Data Analytics
Jul 12, 2018
| 12 min read

How to Use Data Analytics to Understand Consumer Preferences

Product development and innovation are important elements for the survival of many companies. Whether introducing a new food flavor or adding new product features, understanding consumer preferences can help guide both design and production decisions. The right decisions can make a product launch more successful, and ultimately more profitable.

But making sense of a myriad of data points and information about consumer preferences across a number of different product concepts or versions can be complicated. That’s where multivariate data analysis, specifically conjoint analysis using OPLS (or orthogonal partial least squares) and O2PLS (an extension of OPLS) can be useful. Short for consider jointly, conjoint analysis is a technique based on design of experiments (DOE), whereby a product’s key attributes are modified according to a design or plan. Customers are then asked for their opinions about the different versions of the product.

This article is posted on our Science Snippets Blog.

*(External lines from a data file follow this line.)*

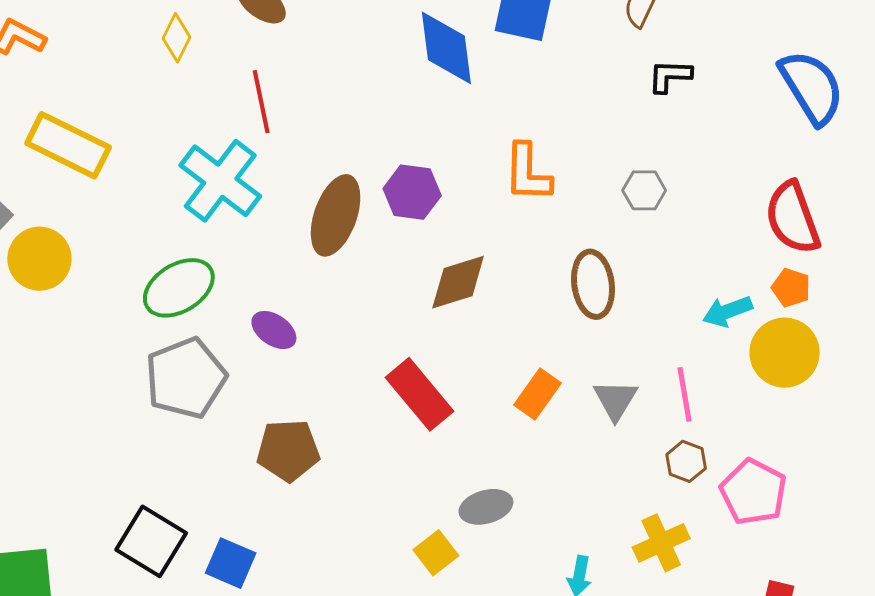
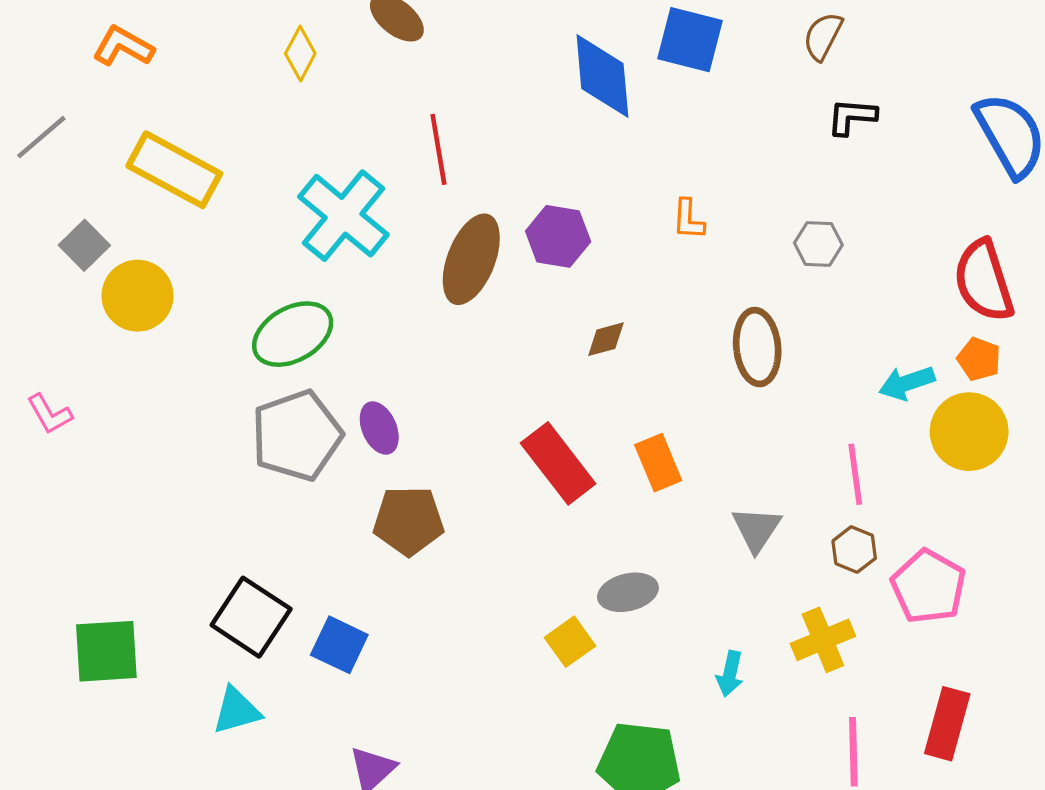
red line: (261, 102) -> (438, 149), moved
orange L-shape: (528, 173) -> (688, 219), size x0.6
brown diamond: (458, 282) -> (606, 339), size x0.6
purple ellipse: (274, 330) -> (379, 428), moved, turned 30
orange rectangle: (538, 394) -> (658, 463), moved, turned -60
gray triangle: (615, 400) -> (756, 529), moved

Preference mapping using conjoint analysis can help companies decide which factors are most important when creating new products or adding features that customers want, such as choosing between using digital or analog controls.

In addition, preference mapping using OPLS and O2PLS can find relationships between customer preferences and sensory attributes across a number of product versions or types of food, for example.

Preference Mapping to Determine Product Features

Preference mapping is useful in market investigations to understand which products are better appreciated than others. We can use it to answer questions such as:

  • Which particular characteristics or attributes of a product influence consumer preferences?
  • Are there any significant segments in the preference profiles?
  • Which sensory properties affect consumer preferences?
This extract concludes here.